**Requirement:** Only one stretch of the data is wanted: the line containing "República Dominicana", the line containing "Julio 30, 2026", and every line between them, copied exactly.

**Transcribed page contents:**
● ● ●

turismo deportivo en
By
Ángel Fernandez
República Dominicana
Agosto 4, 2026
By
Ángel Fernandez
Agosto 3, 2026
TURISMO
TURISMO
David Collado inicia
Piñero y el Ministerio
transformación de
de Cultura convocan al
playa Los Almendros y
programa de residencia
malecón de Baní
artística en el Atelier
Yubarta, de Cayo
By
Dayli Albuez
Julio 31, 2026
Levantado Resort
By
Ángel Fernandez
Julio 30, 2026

● ● ●

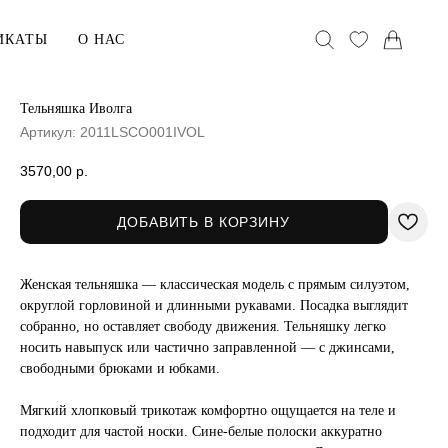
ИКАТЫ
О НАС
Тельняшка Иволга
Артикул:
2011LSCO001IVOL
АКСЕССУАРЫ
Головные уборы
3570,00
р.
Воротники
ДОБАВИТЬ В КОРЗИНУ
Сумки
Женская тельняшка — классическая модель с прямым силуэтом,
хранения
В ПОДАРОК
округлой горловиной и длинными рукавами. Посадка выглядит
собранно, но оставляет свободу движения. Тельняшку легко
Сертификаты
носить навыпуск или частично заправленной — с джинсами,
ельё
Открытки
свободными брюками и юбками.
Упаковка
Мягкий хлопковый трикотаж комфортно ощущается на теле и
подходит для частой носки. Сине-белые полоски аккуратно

● ● ●

**Finished task:**
República Dominicana
Agosto 4, 2026
By
Ángel Fernandez
Agosto 3, 2026
TURISMO
TURISMO
David Collado inicia
Piñero y el Ministerio
transformación de
de Cultura convocan al
playa Los Almendros y
programa de residencia
malecón de Baní
artística en el Atelier
Yubarta, de Cayo
By
Dayli Albuez
Julio 31, 2026
Levantado Resort
By
Ángel Fernandez
Julio 30, 2026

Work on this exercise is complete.